Page images and extracted text:
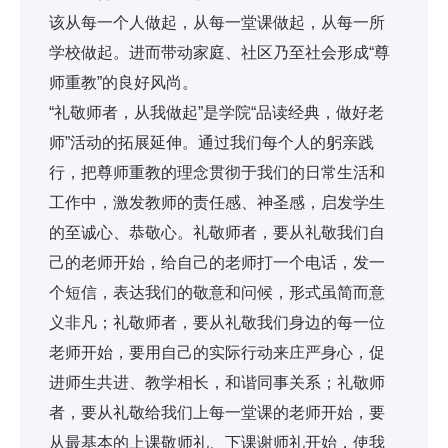
该从每一个人做起，从每一堂课做起，从每一所
学校做起。进而带动家庭、社区乃至社会形成“尊
师重教”的良好风尚。
“礼敬师者，从我做起”是学院“品读经典，做好老
师”活动的拓展延伸。通过我们每个人的躬亲践
行，把尊师重教的理念贯彻于我们的日常生活和
工作中，激发教师的责任感、神圣感，启发学生
的至诚心、恭敬心。礼敬师者，要从礼敬我们自
己的老师开始，给自己的老师打一个电话，发一
个短信，表达我们的敬意和问候，形式虽简而意
义非凡；礼敬师者，要从礼敬我们身边的每一位
老师开始，要用自己的实际行动来庄严身心，促
进师生共进、教学相长，和谐同事关系；礼敬师
者，要从礼敬给我们上每一堂课的老师开始，要
从最基本的上课敬师礼、下课谢师礼开始，使我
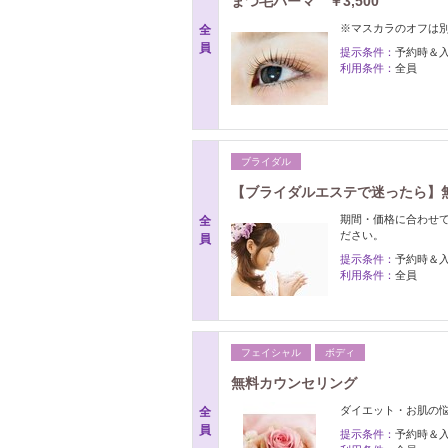
まつ毛パーマ ￥3,500
※マスカラのオフは別
全
員
提示条件：
予約時＆
利用条件：
全員
ブライダル
【ブライダルエステで迷ったら】
期間・価格に合わせ
全
ださい。
員
提示条件：
予約時＆
利用条件：
全員
フェイシャル
ボディ
無料カウンセリング
ダイエット・お肌の
全
員
提示条件：
予約時＆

■ Goal of the exercise ■
A word-for-word copy of all the records above is required, with the pictures left out.

■ Response for this exercise ■
该从每一个人做起，从每一堂课做起，从每一所
学校做起。进而带动家庭、社区乃至社会形成“尊
师重教”的良好风尚。
“礼敬师者，从我做起”是学院“品读经典，做好老
师”活动的拓展延伸。通过我们每个人的躬亲践
行，把尊师重教的理念贯彻于我们的日常生活和
工作中，激发教师的责任感、神圣感，启发学生
的至诚心、恭敬心。礼敬师者，要从礼敬我们自
己的老师开始，给自己的老师打一个电话，发一
个短信，表达我们的敬意和问候，形式虽简而意
义非凡；礼敬师者，要从礼敬我们身边的每一位
老师开始，要用自己的实际行动来庄严身心，促
进师生共进、教学相长，和谐同事关系；礼敬师
者，要从礼敬给我们上每一堂课的老师开始，要
从最基本的上课敬师礼、下课谢师礼开始，使我
まつ毛パーマ ￥3,500
※マスカラのオフは別
全
員
提示条件：
予約時＆
利用条件：
全員
ブライダル
【ブライダルエステで迷ったら】
期間・価格に合わせ
全
ださい。
員
提示条件：
予約時＆
利用条件：
全員
フェイシャル
ボディ
無料カウンセリング
ダイエット・お肌の
全
員
提示条件：
予約時＆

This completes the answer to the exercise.